その声がかわいかったのか、ヴェインはふっと笑った。
「残念ながらあった。背中に大きなショットガンが収納されていてな。俺が目をやられた後、それを防弾ベストの上から喰らって建物の外に吹き飛ばされたんだ。」
ヴェインの肩から下には、厳重に包帯が巻かれている。
おそらく、肋骨から大部分の内臓まですべて負傷しているのだろう。
防弾ベストは貫通こそ防いだ。
だが、その衝撃を完全に遮断することはできなかったのだ。
「歪曲場を使いながら……ショットガンを撃ったんですか?」
「あ、それは違う。もうどれだけ弾を撃ち込んでもアンドロイドを止められないと判断してな。みんな近接武器を持っていた。

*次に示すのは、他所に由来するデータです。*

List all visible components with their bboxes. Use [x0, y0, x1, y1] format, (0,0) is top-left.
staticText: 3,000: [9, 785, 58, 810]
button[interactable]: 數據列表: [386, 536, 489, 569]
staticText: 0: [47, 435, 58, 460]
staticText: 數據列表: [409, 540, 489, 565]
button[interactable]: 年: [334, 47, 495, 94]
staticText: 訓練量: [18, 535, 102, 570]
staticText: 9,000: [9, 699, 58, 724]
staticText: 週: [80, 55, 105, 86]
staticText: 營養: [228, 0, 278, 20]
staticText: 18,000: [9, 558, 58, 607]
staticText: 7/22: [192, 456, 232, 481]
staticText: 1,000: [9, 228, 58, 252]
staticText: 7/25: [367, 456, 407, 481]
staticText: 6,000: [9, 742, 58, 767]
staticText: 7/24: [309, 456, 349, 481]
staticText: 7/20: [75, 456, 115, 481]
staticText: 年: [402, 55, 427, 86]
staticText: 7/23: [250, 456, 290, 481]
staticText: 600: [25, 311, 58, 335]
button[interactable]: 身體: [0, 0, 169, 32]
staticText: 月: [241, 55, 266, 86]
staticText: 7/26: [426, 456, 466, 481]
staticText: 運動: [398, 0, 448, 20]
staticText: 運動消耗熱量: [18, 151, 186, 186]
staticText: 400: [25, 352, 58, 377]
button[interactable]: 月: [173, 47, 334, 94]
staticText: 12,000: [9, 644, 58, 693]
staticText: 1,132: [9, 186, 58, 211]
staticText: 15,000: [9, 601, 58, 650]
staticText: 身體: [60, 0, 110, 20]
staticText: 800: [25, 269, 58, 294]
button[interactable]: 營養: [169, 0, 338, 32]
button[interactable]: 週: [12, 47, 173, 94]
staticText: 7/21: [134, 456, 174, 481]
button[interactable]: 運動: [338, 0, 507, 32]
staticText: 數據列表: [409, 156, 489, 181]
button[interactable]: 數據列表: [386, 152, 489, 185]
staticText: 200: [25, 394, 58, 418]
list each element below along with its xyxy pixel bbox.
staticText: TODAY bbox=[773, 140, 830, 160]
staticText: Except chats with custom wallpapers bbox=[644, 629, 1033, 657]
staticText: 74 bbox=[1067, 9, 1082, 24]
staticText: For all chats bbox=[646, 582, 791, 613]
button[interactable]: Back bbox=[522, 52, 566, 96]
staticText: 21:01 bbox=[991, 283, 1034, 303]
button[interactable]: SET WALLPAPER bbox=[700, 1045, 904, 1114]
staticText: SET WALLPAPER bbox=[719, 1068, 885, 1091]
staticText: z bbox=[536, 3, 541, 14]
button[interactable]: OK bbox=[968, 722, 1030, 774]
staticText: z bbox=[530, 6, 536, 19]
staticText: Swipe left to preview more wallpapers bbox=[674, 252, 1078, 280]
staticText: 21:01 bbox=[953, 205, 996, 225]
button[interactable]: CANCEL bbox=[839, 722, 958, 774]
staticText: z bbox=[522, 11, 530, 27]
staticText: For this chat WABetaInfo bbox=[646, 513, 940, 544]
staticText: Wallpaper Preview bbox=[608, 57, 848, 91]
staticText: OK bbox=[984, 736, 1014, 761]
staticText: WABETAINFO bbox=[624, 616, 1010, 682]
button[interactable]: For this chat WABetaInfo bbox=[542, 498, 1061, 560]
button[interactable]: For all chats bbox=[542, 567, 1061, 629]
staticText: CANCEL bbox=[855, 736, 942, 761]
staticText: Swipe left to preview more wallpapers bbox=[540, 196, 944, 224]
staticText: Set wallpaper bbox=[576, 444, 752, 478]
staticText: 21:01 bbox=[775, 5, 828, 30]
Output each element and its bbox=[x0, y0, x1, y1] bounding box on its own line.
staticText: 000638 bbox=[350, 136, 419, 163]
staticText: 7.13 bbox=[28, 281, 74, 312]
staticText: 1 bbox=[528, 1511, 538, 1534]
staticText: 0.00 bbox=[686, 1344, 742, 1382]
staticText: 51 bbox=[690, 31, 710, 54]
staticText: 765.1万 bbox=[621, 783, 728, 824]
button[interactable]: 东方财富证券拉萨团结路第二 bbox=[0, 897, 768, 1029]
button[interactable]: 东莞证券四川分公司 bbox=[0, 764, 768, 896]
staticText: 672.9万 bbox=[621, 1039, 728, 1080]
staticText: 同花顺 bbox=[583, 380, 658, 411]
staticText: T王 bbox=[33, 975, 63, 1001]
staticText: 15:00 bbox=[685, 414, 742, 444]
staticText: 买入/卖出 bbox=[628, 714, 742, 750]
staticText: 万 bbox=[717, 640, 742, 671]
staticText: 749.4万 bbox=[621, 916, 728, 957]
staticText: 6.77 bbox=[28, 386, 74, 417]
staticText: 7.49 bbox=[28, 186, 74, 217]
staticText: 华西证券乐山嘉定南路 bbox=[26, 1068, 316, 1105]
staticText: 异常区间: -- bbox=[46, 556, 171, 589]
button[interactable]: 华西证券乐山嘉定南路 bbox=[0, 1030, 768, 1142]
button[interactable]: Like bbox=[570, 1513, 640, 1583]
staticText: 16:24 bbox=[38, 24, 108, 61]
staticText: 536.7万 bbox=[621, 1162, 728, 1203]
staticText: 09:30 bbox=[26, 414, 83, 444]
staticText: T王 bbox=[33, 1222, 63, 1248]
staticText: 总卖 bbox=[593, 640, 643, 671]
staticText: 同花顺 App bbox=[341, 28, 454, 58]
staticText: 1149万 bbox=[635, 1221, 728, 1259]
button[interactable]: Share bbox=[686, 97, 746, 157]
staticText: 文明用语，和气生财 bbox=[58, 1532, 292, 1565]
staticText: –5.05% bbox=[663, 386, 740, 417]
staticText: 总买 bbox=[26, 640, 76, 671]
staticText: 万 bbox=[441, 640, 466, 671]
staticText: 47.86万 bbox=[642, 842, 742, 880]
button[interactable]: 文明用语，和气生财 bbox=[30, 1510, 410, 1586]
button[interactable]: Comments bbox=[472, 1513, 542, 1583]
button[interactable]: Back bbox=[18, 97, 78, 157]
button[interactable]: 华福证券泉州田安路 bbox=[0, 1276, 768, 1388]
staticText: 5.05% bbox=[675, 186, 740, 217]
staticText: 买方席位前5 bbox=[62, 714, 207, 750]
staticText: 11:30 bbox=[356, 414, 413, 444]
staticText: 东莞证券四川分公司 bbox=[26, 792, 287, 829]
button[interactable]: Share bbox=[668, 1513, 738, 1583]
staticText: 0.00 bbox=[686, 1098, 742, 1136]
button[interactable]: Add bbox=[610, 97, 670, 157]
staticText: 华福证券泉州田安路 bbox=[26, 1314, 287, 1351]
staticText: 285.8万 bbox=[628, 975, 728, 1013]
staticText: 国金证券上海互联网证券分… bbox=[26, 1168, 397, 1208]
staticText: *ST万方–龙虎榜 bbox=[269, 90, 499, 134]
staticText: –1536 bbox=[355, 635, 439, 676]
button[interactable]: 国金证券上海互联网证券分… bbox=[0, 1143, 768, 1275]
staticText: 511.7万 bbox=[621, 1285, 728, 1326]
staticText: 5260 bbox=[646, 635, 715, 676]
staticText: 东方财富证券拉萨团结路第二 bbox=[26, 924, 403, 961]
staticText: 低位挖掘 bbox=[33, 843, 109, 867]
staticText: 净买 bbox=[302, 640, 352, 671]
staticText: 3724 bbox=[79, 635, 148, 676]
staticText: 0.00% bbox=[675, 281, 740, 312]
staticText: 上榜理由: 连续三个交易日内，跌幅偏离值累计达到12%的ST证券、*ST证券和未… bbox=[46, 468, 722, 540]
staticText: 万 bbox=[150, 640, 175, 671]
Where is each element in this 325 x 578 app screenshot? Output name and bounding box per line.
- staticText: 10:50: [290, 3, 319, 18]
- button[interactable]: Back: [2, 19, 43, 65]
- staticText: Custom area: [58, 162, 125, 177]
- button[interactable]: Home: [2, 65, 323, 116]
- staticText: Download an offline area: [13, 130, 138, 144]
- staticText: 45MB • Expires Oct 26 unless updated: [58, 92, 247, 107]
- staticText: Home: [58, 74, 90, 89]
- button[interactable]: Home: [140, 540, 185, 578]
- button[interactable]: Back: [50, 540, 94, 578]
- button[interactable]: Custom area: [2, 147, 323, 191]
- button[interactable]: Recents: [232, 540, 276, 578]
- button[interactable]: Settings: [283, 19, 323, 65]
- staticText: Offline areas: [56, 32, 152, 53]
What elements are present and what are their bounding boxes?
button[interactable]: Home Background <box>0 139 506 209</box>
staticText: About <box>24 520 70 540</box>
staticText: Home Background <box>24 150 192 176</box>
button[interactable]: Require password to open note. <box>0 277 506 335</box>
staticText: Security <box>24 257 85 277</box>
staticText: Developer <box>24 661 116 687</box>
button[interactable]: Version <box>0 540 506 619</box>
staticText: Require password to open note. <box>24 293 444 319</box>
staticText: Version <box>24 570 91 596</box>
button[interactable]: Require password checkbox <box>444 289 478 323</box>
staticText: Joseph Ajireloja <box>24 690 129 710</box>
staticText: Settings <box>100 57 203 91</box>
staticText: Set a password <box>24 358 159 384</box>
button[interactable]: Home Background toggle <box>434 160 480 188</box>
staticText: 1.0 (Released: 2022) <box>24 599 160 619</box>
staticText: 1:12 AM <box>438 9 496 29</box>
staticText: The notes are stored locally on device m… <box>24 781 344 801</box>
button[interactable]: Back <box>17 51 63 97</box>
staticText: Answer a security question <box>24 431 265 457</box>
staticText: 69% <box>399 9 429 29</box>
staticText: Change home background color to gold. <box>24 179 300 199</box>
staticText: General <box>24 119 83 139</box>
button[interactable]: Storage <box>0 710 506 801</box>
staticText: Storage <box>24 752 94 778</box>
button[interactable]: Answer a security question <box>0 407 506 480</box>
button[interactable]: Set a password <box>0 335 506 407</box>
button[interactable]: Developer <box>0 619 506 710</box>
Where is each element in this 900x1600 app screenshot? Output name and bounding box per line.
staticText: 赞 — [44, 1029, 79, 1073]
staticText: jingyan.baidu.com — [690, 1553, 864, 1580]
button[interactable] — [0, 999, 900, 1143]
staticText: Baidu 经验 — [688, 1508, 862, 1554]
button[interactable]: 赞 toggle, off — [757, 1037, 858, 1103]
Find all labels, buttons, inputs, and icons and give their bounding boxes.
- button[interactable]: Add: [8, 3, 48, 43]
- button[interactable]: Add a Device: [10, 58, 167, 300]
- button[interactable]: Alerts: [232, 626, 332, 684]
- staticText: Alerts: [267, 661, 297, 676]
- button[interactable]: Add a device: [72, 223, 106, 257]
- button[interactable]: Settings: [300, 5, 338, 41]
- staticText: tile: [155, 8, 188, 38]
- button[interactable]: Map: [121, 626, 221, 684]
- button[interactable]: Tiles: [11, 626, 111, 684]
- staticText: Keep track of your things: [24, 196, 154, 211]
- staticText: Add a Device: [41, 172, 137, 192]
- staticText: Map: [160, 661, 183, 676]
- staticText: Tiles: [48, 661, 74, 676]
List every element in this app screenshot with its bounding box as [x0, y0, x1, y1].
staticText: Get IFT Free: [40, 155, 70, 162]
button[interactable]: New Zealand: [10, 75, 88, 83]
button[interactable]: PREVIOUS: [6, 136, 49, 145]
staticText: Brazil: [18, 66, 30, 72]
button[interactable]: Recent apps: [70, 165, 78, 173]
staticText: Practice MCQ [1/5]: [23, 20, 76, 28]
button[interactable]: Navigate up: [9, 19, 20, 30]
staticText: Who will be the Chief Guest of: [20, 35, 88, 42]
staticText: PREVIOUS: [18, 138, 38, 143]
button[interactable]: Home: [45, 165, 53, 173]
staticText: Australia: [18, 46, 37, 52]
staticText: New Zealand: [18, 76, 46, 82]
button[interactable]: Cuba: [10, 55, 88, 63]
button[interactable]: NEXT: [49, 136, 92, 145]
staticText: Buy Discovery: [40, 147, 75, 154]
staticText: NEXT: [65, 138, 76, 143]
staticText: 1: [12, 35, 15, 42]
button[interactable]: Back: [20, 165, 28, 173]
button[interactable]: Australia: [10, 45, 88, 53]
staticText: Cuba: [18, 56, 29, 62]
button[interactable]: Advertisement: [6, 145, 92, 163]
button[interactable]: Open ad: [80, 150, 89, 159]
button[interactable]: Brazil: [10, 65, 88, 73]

」
アベルは小さく安堵のため息をついた。
内側から撃った弾だけを選別し、無力化しないような歪曲場。
そんなものがあるとしたら、それ自体が歩く戦車か要塞になってしまう。
そんなものと戦うのは、あまりにも理不尽だった。
もしそうだったなら、アベルは潔く依頼を断っていただろう。
「では弾丸はどれほど撃ち込んだんですか?」
「軽機関銃1丁、突撃銃が7丁だったから……それぞれ2弾倉ずつ交互射撃した。」
アベルは素早く頭の中で計算する。
軽機関銃から200発。突撃銃からは700発ほど。
これだけ弾を撃ち込んでも、歪曲場が無事なら——銃にはもはや意味がない。
歪曲場が切れたのを確認してから射撃するなら、話は別だが。
「ひょっとして近接攻撃は成功しましたか?」
「……アンドロイドが速すぎた。腕も、脚も。」
ヴェインは長くため息をついた。
近接武器を一度も命中させられなかったということだろう。
アベルも有栖も、特にそれを責めるつもりはなかった。
——なぜなら、どれだけ義体を移植しても、人間がアンドロイドより速くなるのは難しいのが常識だからだ。
「他に特記事項はありますか?」
「特には……実際の交戦時間はかなり短かったから。」
「わかりました。ありがとうございます。」
アベルは頷いた。
この程度でも、十分に参考になったからだ。
「どうかお大事に。」
「あの……」
有栖とアベルが帰ろうとすると、ヴェインが二人を呼び止めた。
何事かと、二人は立ち止まってベッドを見た。
「もし退院したら相談に乗ってもらえるか? たぶん安物の眼球義体くらいは市から移植してもらえると思うんだが。」
アベルは少し笑う。
そして、プラスチック製の自分の名刺を、ベッド脇のテーブルに置いた。